Like pieces of a puzzle, five essential connections come together for children as they learn to read. Sara Wilford, director of the Early Childhood Center at Sarah Lawrence College in Bronxville, N.Y., explains the steps of learning to read in this excerpt from the October/November 1997 issue of Parent & Child magazine.

* Insight 1: Words represent ideas and objects. Speaking is the gateway to reading. And right from infancy, adults speak to children as they interpret and respond to a baby's facial expressions, cries and coos. Their enthusiastic responses let the baby know she is communicating with her parents.

* Insight 2: Print carries meaning. As their vocabularies grow, children begin to attach meaning to print. Children who have been read to on a regular basis, who watch adults reading books and magazines, and who see people write letters and lists, learn that print carries meaning.

As children observe the world, they look for the letters and sounds that have meaning for them. A child who goes to the train station every day, for example, may soon recognize the word "Train."

* Insight 3: Print consists of letters and words. Unscrambling mysterious marks on the page is a natural activity for your problem-solving child - and an important piece in the puzzle of reading.
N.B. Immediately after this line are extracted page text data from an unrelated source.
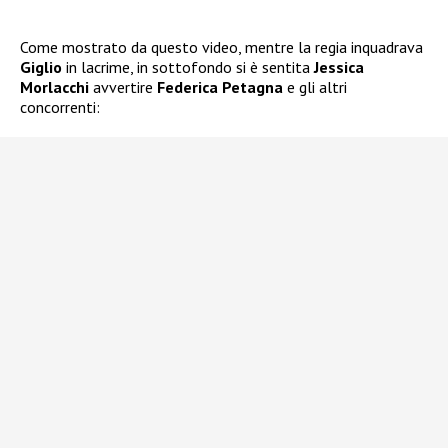
Come mostrato da questo video, mentre la regia inquadrava
Giglio
in lacrime, in sottofondo si è sentita
Jessica
Morlacchi
avvertire
Federica Petagna
e gli altri
concorrenti:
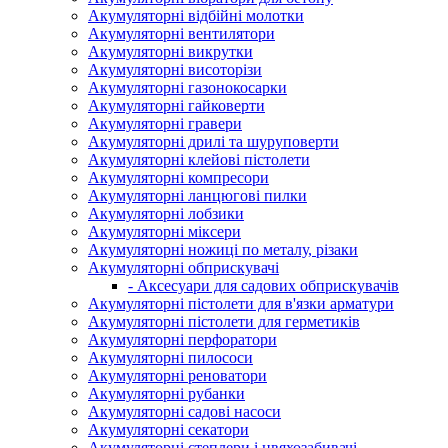
Акумуляторні відбійні молотки
Акумуляторні вентилятори
Акумуляторні викрутки
Акумуляторні висоторізи
Акумуляторні газонокосарки
Акумуляторні гайковерти
Акумуляторні гравери
Акумуляторні дрилі та шуруповерти
Акумуляторні клейові пістолети
Акумуляторні компресори
Акумуляторні ланцюгові пилки
Акумуляторні лобзики
Акумуляторні міксери
Акумуляторні ножиці по металу, різаки
Акумуляторні обприскувачі
- Аксесуари для садових обприскувачів
Акумуляторні пістолети для в'язки арматури
Акумуляторні пістолети для герметиків
Акумуляторні перфоратори
Акумуляторні пилососи
Акумуляторні реноватори
Акумуляторні рубанки
Акумуляторні садові насоси
Акумуляторні секатори
Акумуляторні степлери і цвяхозабивачі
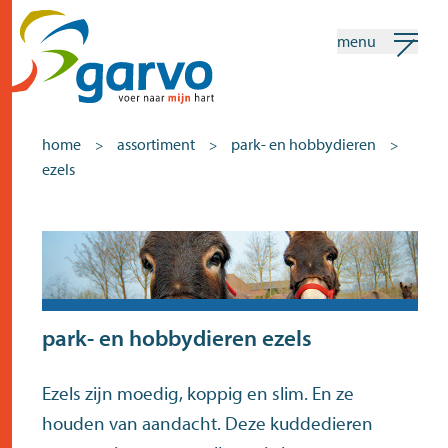
menu
mijn garvo
nederlands
home
assortiment
park- en hobbydieren
>
>
>
ezels
Zoeken
Assortiment
home
het hart
assortiment
park- en hobbydieren
ezels
winkels
Ezels zijn moedig, koppig en slim. En ze
nieuws
houden van aandacht. Deze kuddedieren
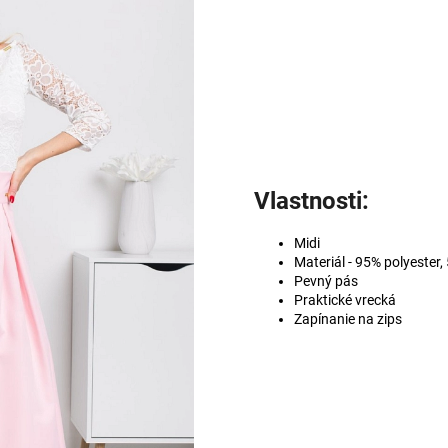
Vlastnosti:
Midi
Materiál - 95% polyester,
Pevný pás
Praktické vrecká
Zapínanie na zips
Long before children can formally read and write, they engage in time-honored acts of imitation. Making line after line of scribbles and looking at picture books are the beginning steps of reading.

* Insight 4: Letters stand for sounds. Children approach written language with a host of strategies. One set of tools is phonemic awareness and phonics - learning to recognize the sounds in words and to connect those sounds to particular letters.
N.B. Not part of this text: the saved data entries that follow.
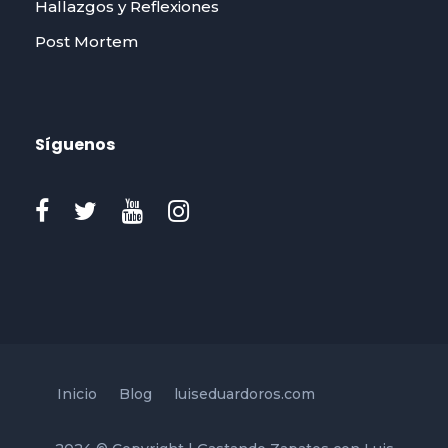
Hallazgos y Reflexiones
Post Mortem
Síguenos
Inicio
Blog
luiseduardoros.com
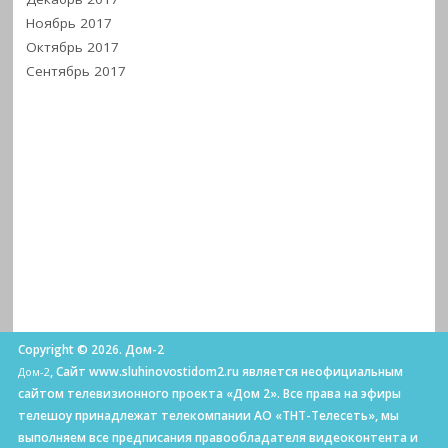
Ноябрь 2017
Октябрь 2017
Сентябрь 2017
Copyright © 2026. Дом-2
, Сайт www.sluhinovostidom2.ru является неофициальным
Дом-2
сайтом телевизионного проекта «Дом 2». Все права на эфиры
телешоу принадлежат телекомпании АО «ТНТ-Телесеть», мы
выполняем все предписания правообладателя видеоконтента и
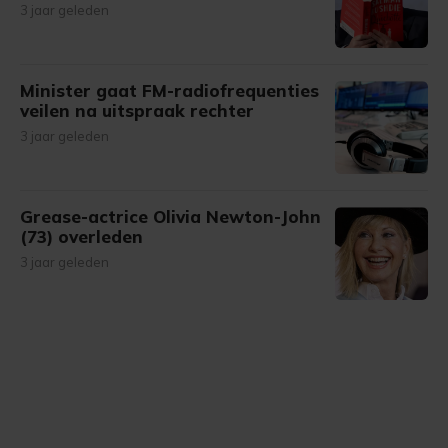
3 jaar geleden
Minister gaat FM-radiofrequenties
veilen na uitspraak rechter
3 jaar geleden
Grease-actrice Olivia Newton-John
(73) overleden
3 jaar geleden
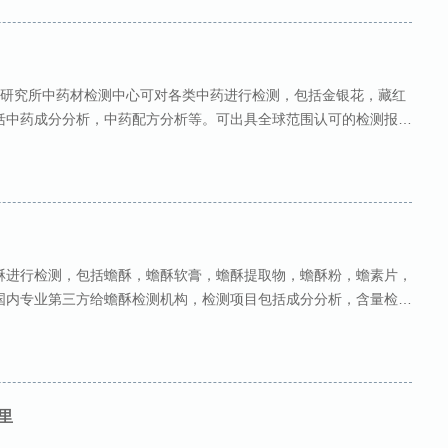
析研究所中药材检测中心可对各类中药进行检测，包括金银花，藏红
括中药成分分析，中药配方分析等。可出具全球范围认可的检测报
阿胶 艾叶 安息香 矮地茶 麝香
酥进行检测，包括蟾酥，蟾酥软膏，蟾酥提取物，蟾酥粉，蟾素片，
国内专业第三方给蟾酥检测机构，检测项目包括成分分析，含量检测
构，可出具专业蟾酥检测报告
里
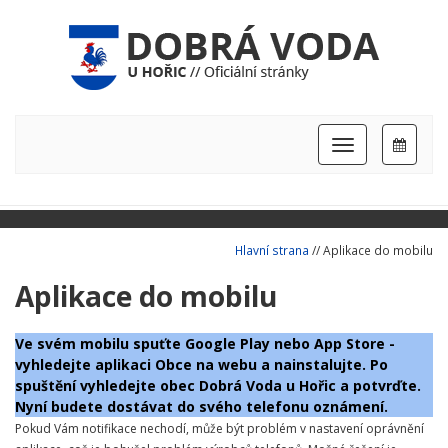
Hlavní
nabídka
Hlavní strana
// Aplikace do mobilu
Aplikace do mobilu
Ve svém mobilu spuťte Google Play nebo App Store -
vyhledejte aplikaci Obce na webu a nainstalujte. Po
spuštění vyhledejte obec Dobrá Voda u Hořic a potvrďte.
Nyní budete dostávat do svého telefonu oznámení.
Pokud Vám notifikace nechodí, může být problém v nastavení oprávnění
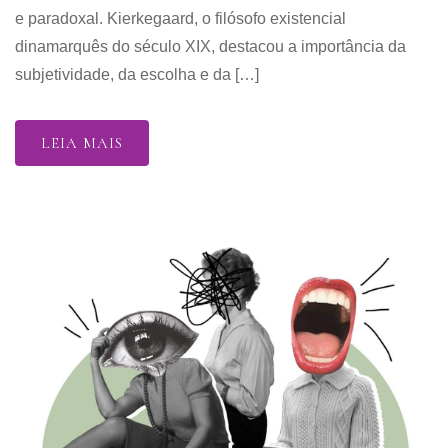
e paradoxal. Kierkegaard, o filósofo existencial
dinamarquês do século XIX, destacou a importância da
subjetividade, da escolha e da […]
LEIA MAIS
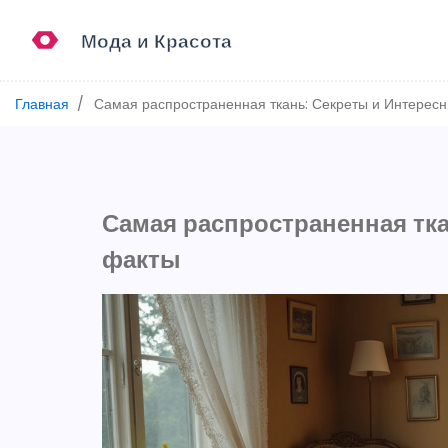
Главная
Самая распространенная ткань: Секреты и Интерес
Самая распространенная тк
факты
Many children naturally engage in blending consonant sounds and common letter patterns as they have fun rhyming words and making up new ones - "Man, can, pan, fan, san, ran, ban, lan!"

* Insight 5: Book language is special. Children who are read to soon develop an intuition that written language is often different from spoken language. It has rhythm and pattern; it uses imagery; it may offer an unusual choice of words.

Predictable books allow children to anticipate which words come next. Nursery rhymes and chants such as, "It's raining, it's pouring, the old man is snoring" set the stage for the role of prediction in learning to read. Stories and storybooks with repetitive rhyming sections give children a sense of what comes next.